Stored data entries

——————

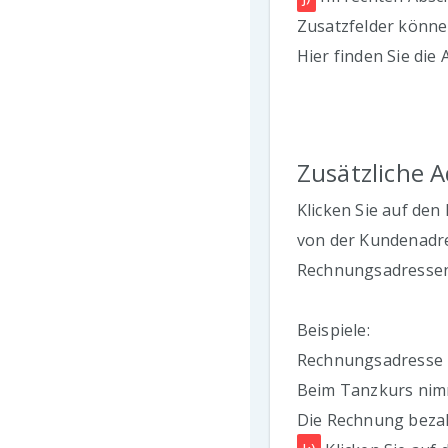
Zusatzfelder können
Hier finden Sie die 
Zusätzliche 
Klicken Sie auf den
von der Kundenadre
Rechnungsadressen
Beispiele:
Rechnungsadresse un
Beim Tanzkurs nimmt
Die Rechnung bezah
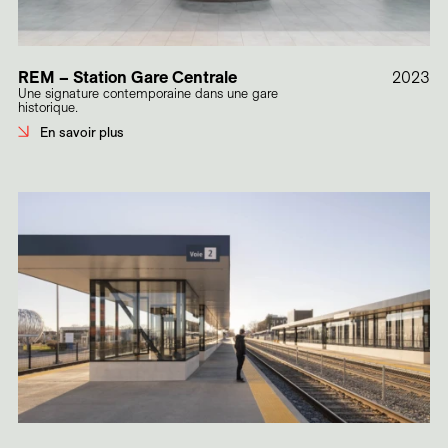
REM – Station Gare Centrale
2023
Une signature contemporaine dans une gare
historique.
En savoir plus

——————

#### [EXERCISE OBJECTIVE]
Copy from the line with "Une signature contemporaine dans une gare" to the final line of the records, inclusive, and add nothing else.

#### [ANSWER TO THE EXERCISE]
Une signature contemporaine dans une gare
historique.
En savoir plus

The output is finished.